Ein kürzlich im Bundesstaat Maine, USA, beobachteter COVID-19-Ausbruch im Zusammenhang mit einer Hochzeit zeigt jedoch, dass bei genauerer epidemiologischer Analyse ein System sekundärer und tertiärer Übertragungen aufgedeckt werden kann. Dabei wurden in diesem Fall deutlich mehr Personen  angesteckt, als bei dem auslösenden sozialen „event“ primär anwesend waren.

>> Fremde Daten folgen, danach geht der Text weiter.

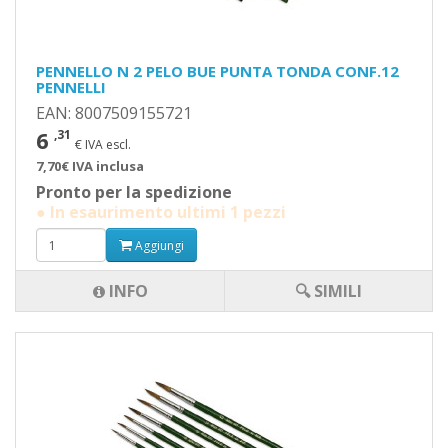
PENNELLO N 2 PELO BUE PUNTA TONDA CONF.12
PENNELLI
EAN: 8007509155721
6
,31
€ IVA escl.
7,70€ IVA inclusa
Pronto per la spedizione
● In esaurimento ultimi 1 pezzi
Aggiungi
INFO
🔍 SIMILI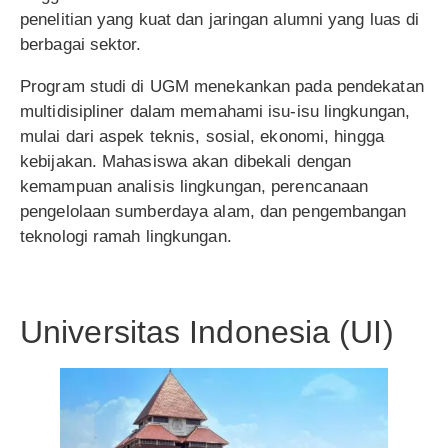
penelitian yang kuat dan jaringan alumni yang luas di
berbagai sektor.
Program studi di UGM menekankan pada pendekatan
multidisipliner dalam memahami isu-isu lingkungan,
mulai dari aspek teknis, sosial, ekonomi, hingga
kebijakan. Mahasiswa akan dibekali dengan
kemampuan analisis lingkungan, perencanaan
pengelolaan sumberdaya alam, dan pengembangan
teknologi ramah lingkungan.
Universitas Indonesia (UI)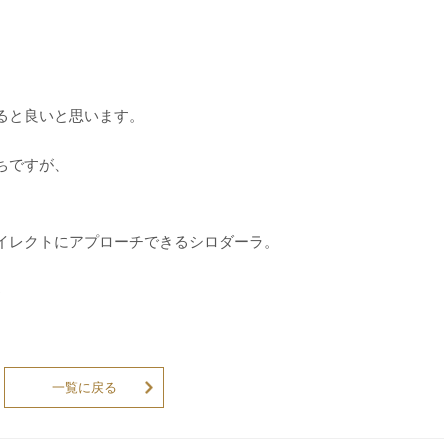
ると良いと思います。
ちですが、
イレクトにアプローチできるシロダーラ。
♪
一覧に戻る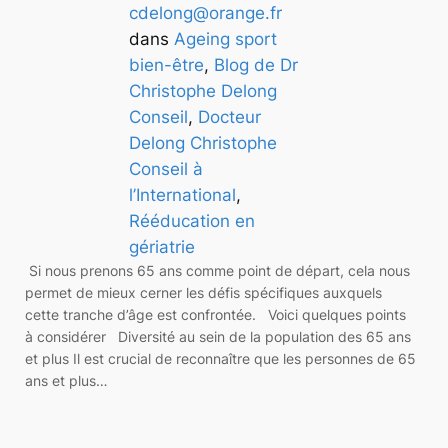
cdelong@orange.fr
dans
Ageing sport
bien-être
, 
Blog de Dr
Christophe Delong
Conseil
, 
Docteur
Delong Christophe
Conseil à
l’International
, 
Rééducation en
gériatrie
Si nous prenons 65 ans comme point de départ, cela nous
permet de mieux cerner les défis spécifiques auxquels
cette tranche d’âge est confrontée. Voici quelques points
à considérer Diversité au sein de la population des 65 ans
et plus Il est crucial de reconnaître que les personnes de 65
ans et plus…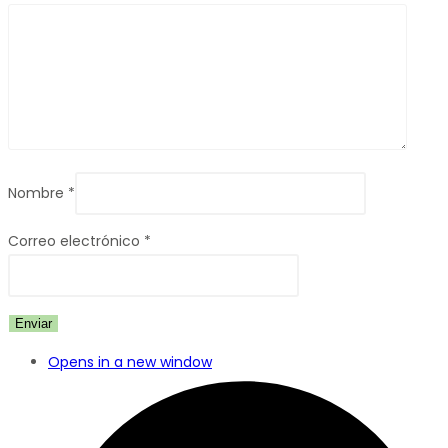
Nombre
*
Correo electrónico
*
Opens in a new window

Die beobachteten 7 Todesfälle traten ausnahmslos bei Personen auf, die gar nicht als Gäste an der Hochzeitsfeier teilgenommen hatten [1].

Methodik der Untersuchung

Die Ausbruchsbeschreibung basierte auf einer Ortsbegehung, einer Analyse des Gäste- und Personalverhaltens bei der Veranstaltung sowie einer telefonischen Nachverfolgung aller Teilnehmer. Die Recherchen erfolgten durch Mitarbeiter des Zentrums für Krankheitskontrolle und Prävention des Bundesstaats Maine (Maine Center for Disease Control and Prevention; MeCDC) in Zusammenarbeit mit dem Nationalen CDC der USA in Atlanta, Georgia. Primäre, sekundäre und tertiäre Fälle wurden nach Vorgaben der CDC definiert.

Beschreibung des Ausbruchs

Am 7. August 2020 fand in einem kleinen Ort auf dem Lande im US-Bundesstaat Maine eine Hochzeitsfeier statt. Die bis zu diesem Zeitpunkt ermittelte Inzidenz von COVID-19-Fällen in der Region lag bei 97 pro 100.000 Einwohnern. In dem 4.500-Einwohner-Ort selbst waren bislang noch keine Erkrankungen aufgetreten. Die Braut, der Bräutigam und die Familie des Bräutigams (insgesamt 7 Personen) waren einen Tag zuvor aus Kalifornien angereist. Kurz nach der Ankunft waren sie entsprechend den geltenden Einreisebestimmungen des Staates Maine auf SARS-CoV-2-getestet worden. Da der Test negativ ausfiel, durften sie sich frei bewegen und die Veranstaltung durchführen.

Die Hochzeitsfeier fand in einem ländlichen Tagungshotel mit angeschlossenem Restaurant statt. Das Hotel verfügte neben dem großen Veranstaltungsraum über eine Bar, einen Frühstücksraum und eine offene Terrasse. Im Veranstaltungsraum wurden jeweils 4-6 Gäste an 10 Tischen platziert. Obwohl der Staat Maine die obere Teilnehmergrenze für Veranstaltungen mit 50 festgesetzt hatte, nahmen 55 Gäste an der Feier teil. Die Angestellten des Tagungshotels hatten am Eingang bei allen eintreffenden Personen eine Fiebermessung durchgeführt, die nach späterer mündlicher Angabe keine Auffälligkeiten ergeben hatte. Am Hoteleingang waren Poster mit dem Hinweis auf die Verpflichtung zum Maskentragen aufgestellt, die allerdings im Verlauf der Feier nicht mehr beachtet wurden. Das Personal hatte auch darauf verzichtet, das Maskentragen durchzusetzen. Die Bedienungen selbst hatten sich jedoch offenbar daran gehalten. Kontaktlisten lagen nicht aus, was die spätere Nachverfolgung erheblich erschwerte.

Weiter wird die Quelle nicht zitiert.